Recent claims that Defra are considering culling parakeets as they arrive in new areas of the UK has caused a stir on social media. 

UK residents have been quick to defend the country's only naturalised parrot, rumoured to have initially been established in the wild in south west London. 

Their numbers have steadily increased since the 1970s with 8,600 pairs now breeding annually in the UK according to the RSPB.

How they found themselves in the wild is continually debated, with claims that they escaped from Ealing studios on the set of 'The African Queen' in 1951, whilst another popular theory that a pair were ‘set free’ by Jimi Hendrix on Carnaby Street in the 1960s. 

Sightings of parakeets in the wild have been dated back to the mid-19th century after they were initially brought to the country as pets in the Victorian times.

The idea of a cull continues to divide opinion, with a deluge of Twitter backlash and even the recent creation of a government petition, 'do not order a cull of parakeets'.
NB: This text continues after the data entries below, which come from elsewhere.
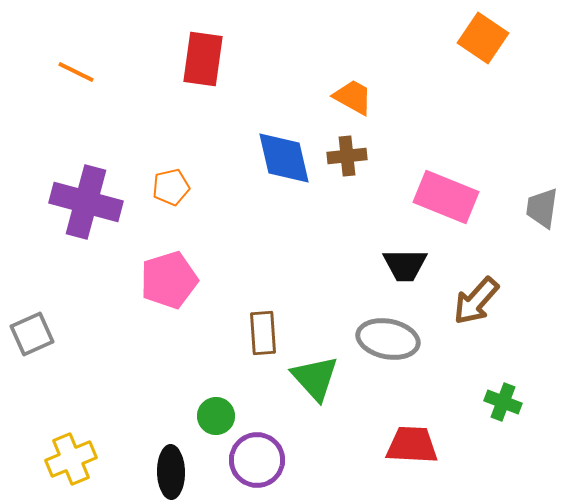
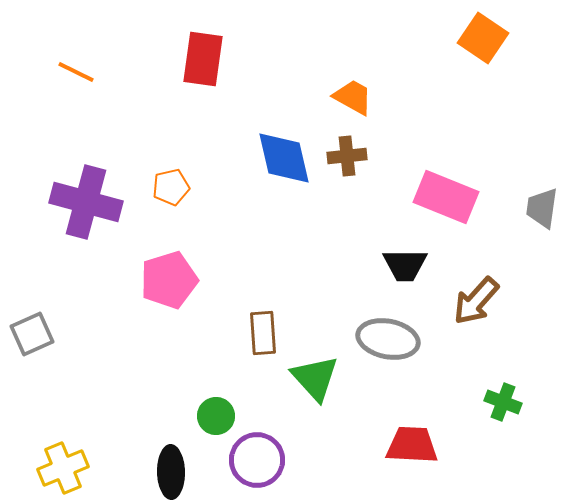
yellow cross: moved 8 px left, 9 px down
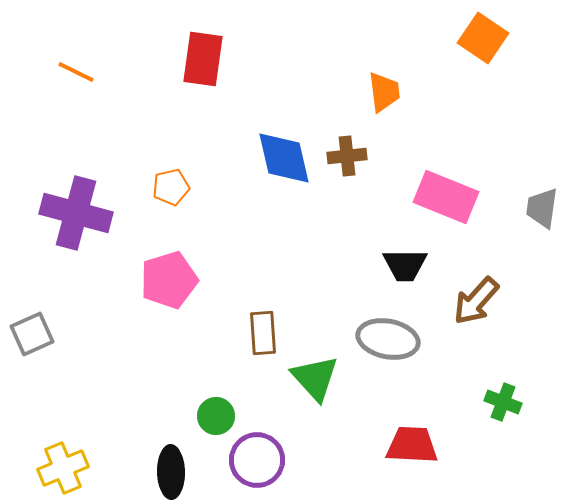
orange trapezoid: moved 31 px right, 5 px up; rotated 54 degrees clockwise
purple cross: moved 10 px left, 11 px down
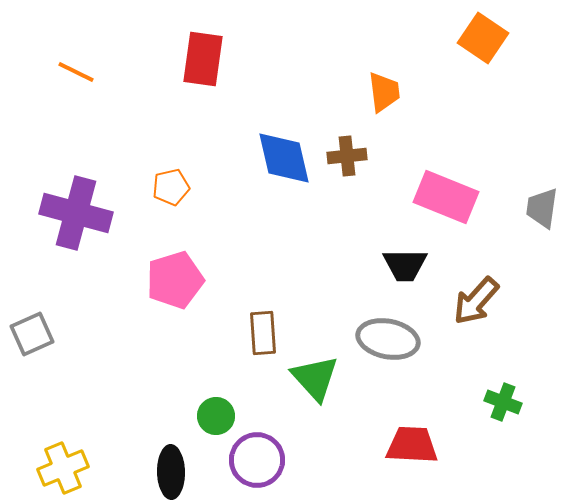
pink pentagon: moved 6 px right
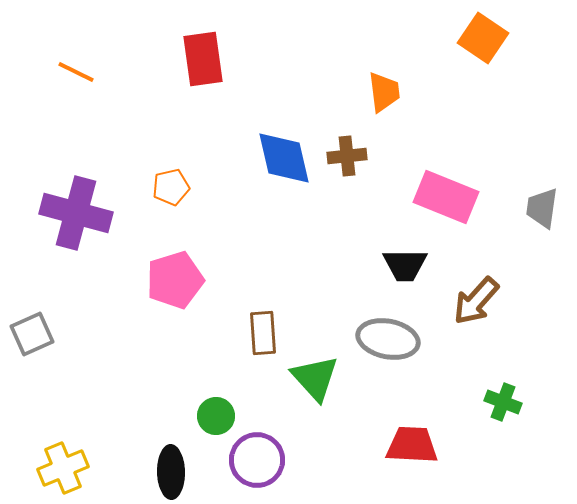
red rectangle: rotated 16 degrees counterclockwise
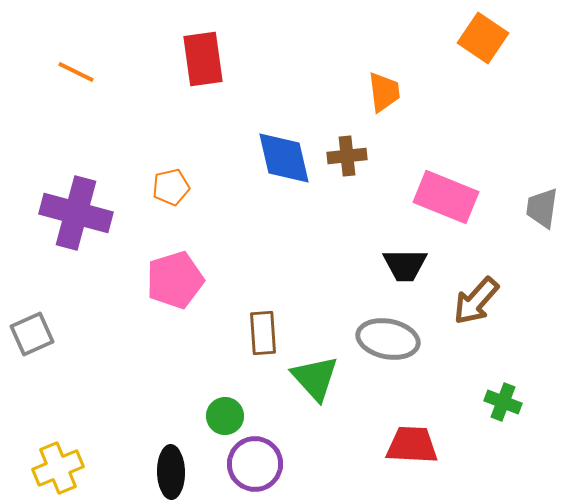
green circle: moved 9 px right
purple circle: moved 2 px left, 4 px down
yellow cross: moved 5 px left
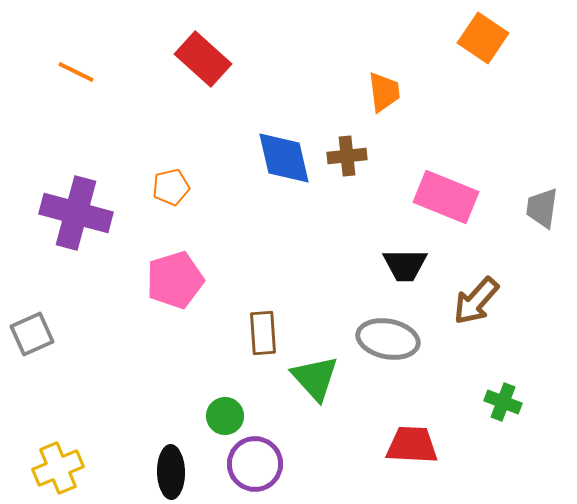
red rectangle: rotated 40 degrees counterclockwise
Author of The Parakeeting of London, Nick Hunt, talked to Londoners for his book and observed that there is very little middle ground on the subject of parakeets.

He commented on how they allowed him to connect with people in the city from all walks of life and led into such interesting questions, for example around Britishness and belonging. 
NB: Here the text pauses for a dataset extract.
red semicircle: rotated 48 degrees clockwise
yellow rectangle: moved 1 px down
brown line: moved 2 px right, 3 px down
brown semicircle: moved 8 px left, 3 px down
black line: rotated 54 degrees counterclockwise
Hunt said: "People often project a lot of things onto them, ideas on climate change, invasion, integration, multiculturalism - all these human ideas and values are put onto the birds." 

Concerns have been raised about their rising population threatening native bird species for habit and food, with reports by BirdGuides revealing parakeets have reached as far north as Aberdeenshire and west Devon since 2017. 

Originating from Africa and the Himalayas region, parakeets can cope with cold British winters, which has led to their success here. 

The RSPB commented: "There's currently no evidence, that we are aware of, of impacts on native wildlife by parakeets in the UK.

"The RSPB is not in favour of a cull of parakeets, but we think it is important that the spread of the ring-necked parakeet is monitored and impacts on our native bird species assessed."

The parakeets' bright green feathers and red beak are now as synonymous to the city as the great London Planes and their distinct, high pitched chirping, a defining characteristic of the parks and gardens of Ealing.

Through his research, Hunt said he found inspiration in the parakeets as they brightened up the sight and sound of the city, adding colour to the urban landscape. 

He added: "All of the stories that we are hearing are about loss and extinction and decline, so suddenly to see a species thriving, not just hanging on - on a very naive level that feels like something to celebrate."